Carlson Jonathan M, Chakravarty Arijit, Gross Robert H
Department of Biology, Dartmouth College, Hanover, NH 03755, USA.
J Comput Biol. 2006 Apr;13(3):686-701. doi: 10.1089/cmb.2006.13.686.
The identification of potential protein binding sites (cis-regulatory elements) in the upstream regions of genes is key to understanding the mechanisms that regulate gene expression. To this end, we present a simple, efficient algorithm, BEAM (beam-search enumerative algorithm for motif finding), aimed at the discovery of cis-regulatory elements in the DNA sequences upstream of a related group of genes. This algorithm dramatically limits the search space of expanded sequences, converting the problem from one that is exponential in the length of motifs sought to one that is linear. Unlike sampling algorithms, our algorithm converges and is capable of finding statistically overrepresented motifs with a low failure rate. Further, our algorithm is not dependent on the objective function or the organism used. Limiting the space of candidate motifs enables the algorithm to focus only on those motifs that are most likely to be biologically relevant and enables the algorithm to use direct evaluations of background frequencies instead of resorting to probabilistic estimates. In addition, limiting the space of candidate motifs makes it possible to use computationally expensive objective functions that are able to correctly identify biologically relevant motifs.

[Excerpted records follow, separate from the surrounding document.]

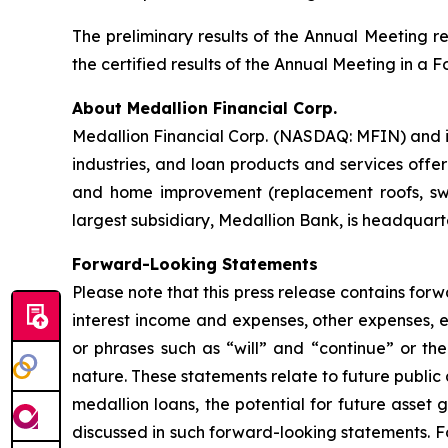
The preliminary results of the Annual Meeting re
the certified results of the Annual Meeting in a
About Medallion Financial Corp.
Medallion Financial Corp. (NASDAQ: MFIN) and it
industries, and loan products and services offe
and home improvement (replacement roofs, swi
largest subsidiary, Medallion Bank, is headquarte
Forward-Looking Statements
Please note that this press release contains forw
interest income and expenses, other expenses, 
or phrases such as “will” and “continue” or th
nature. These statements relate to future public
medallion loans, the potential for future asset 
discussed in such forward-looking statements. Fo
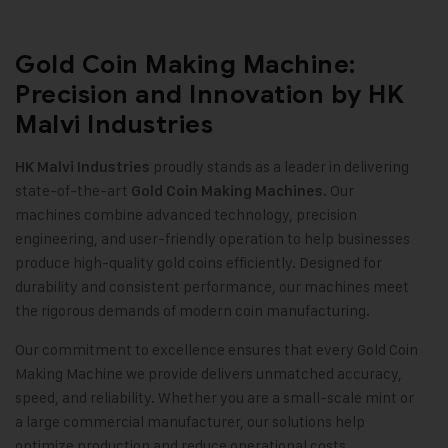
Gold Coin Making Machine:
Precision and Innovation by HK
Malvi Industries
proudly stands as a leader in delivering
HK Malvi Industries
state-of-the-art
Our
Gold Coin Making Machines.
machines combine advanced technology, precision
engineering, and user-friendly operation to help businesses
produce high-quality gold coins efficiently. Designed for
durability and consistent performance, our machines meet
the rigorous demands of modern coin manufacturing
.
Our commitment to excellence ensures that every Gold Coin
Making Machine we provide delivers unmatched accuracy,
speed, and reliability. Whether you are a small-scale mint or
a large commercial manufacturer, our solutions help
optimize production and reduce operational costs
.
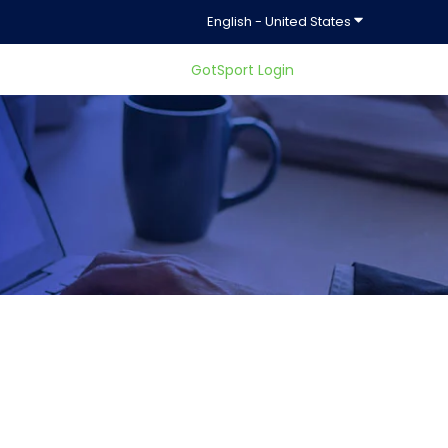
Show submenu f
English - United States
GotSport Login
ty.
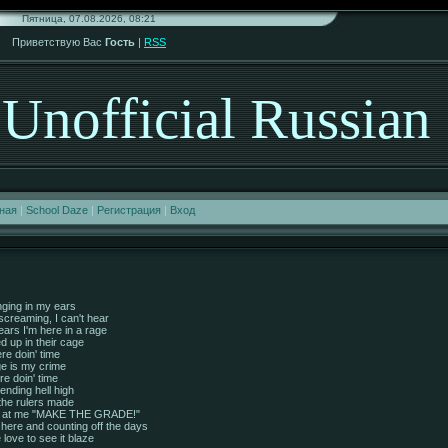
Пятница, 07.08.2026, 08:21
Приветствую Вас
Гость
|
RSS
Unofficial Russian
ная
|
School Daze
|
Регистрация
|
Вход
nging in my ears
 screaming, I can't hear
ars I'm here in a rage
ed up in their cage
re doin' time
e is my crime
e doin' time
ending hell high
 the rulers made
s at me "MAKE THE GRADE!"
in here and counting off the days
re love to see it blaze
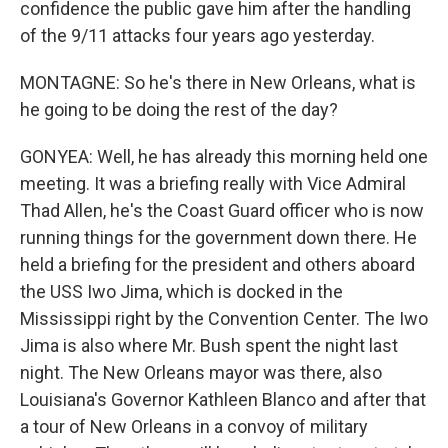
confidence the public gave him after the handling
of the 9/11 attacks four years ago yesterday.
MONTAGNE: So he's there in New Orleans, what is
he going to be doing the rest of the day?
GONYEA: Well, he has already this morning held one
meeting. It was a briefing really with Vice Admiral
Thad Allen, he's the Coast Guard officer who is now
running things for the government down there. He
held a briefing for the president and others aboard
the USS Iwo Jima, which is docked in the
Mississippi right by the Convention Center. The Iwo
Jima is also where Mr. Bush spent the night last
night. The New Orleans mayor was there, also
Louisiana's Governor Kathleen Blanco and after that
a tour of New Orleans in a convoy of military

识别基因上游区域潜在的蛋白质结合位点(顺式调控元件)是理解基因表达调控机制的关键。为此,我们提出了一种简单、高效的算法——BEAM(用于基序查找的束搜索枚举算法),旨在发现一组相关基因上游DNA序列中的顺式调控元件。该算法极大地限制了扩展序列的搜索空间,将问题从一个与所寻找基序长度呈指数关系的问题转变为线性问题。与抽样算法不同,我们的算法能够收敛,并且能够以低失败率找到统计学上过度出现的基序。此外,我们的算法不依赖于目标函数或所使用的生物体。限制候选基序的空间使算法能够仅关注那些最有可能具有生物学相关性的基序,并使算法能够使用背景频率的直接评估,而不是依赖概率估计。此外,限制候选基序的空间使得使用能够正确识别生物学相关基序的计算成本高昂的目标函数成为可能。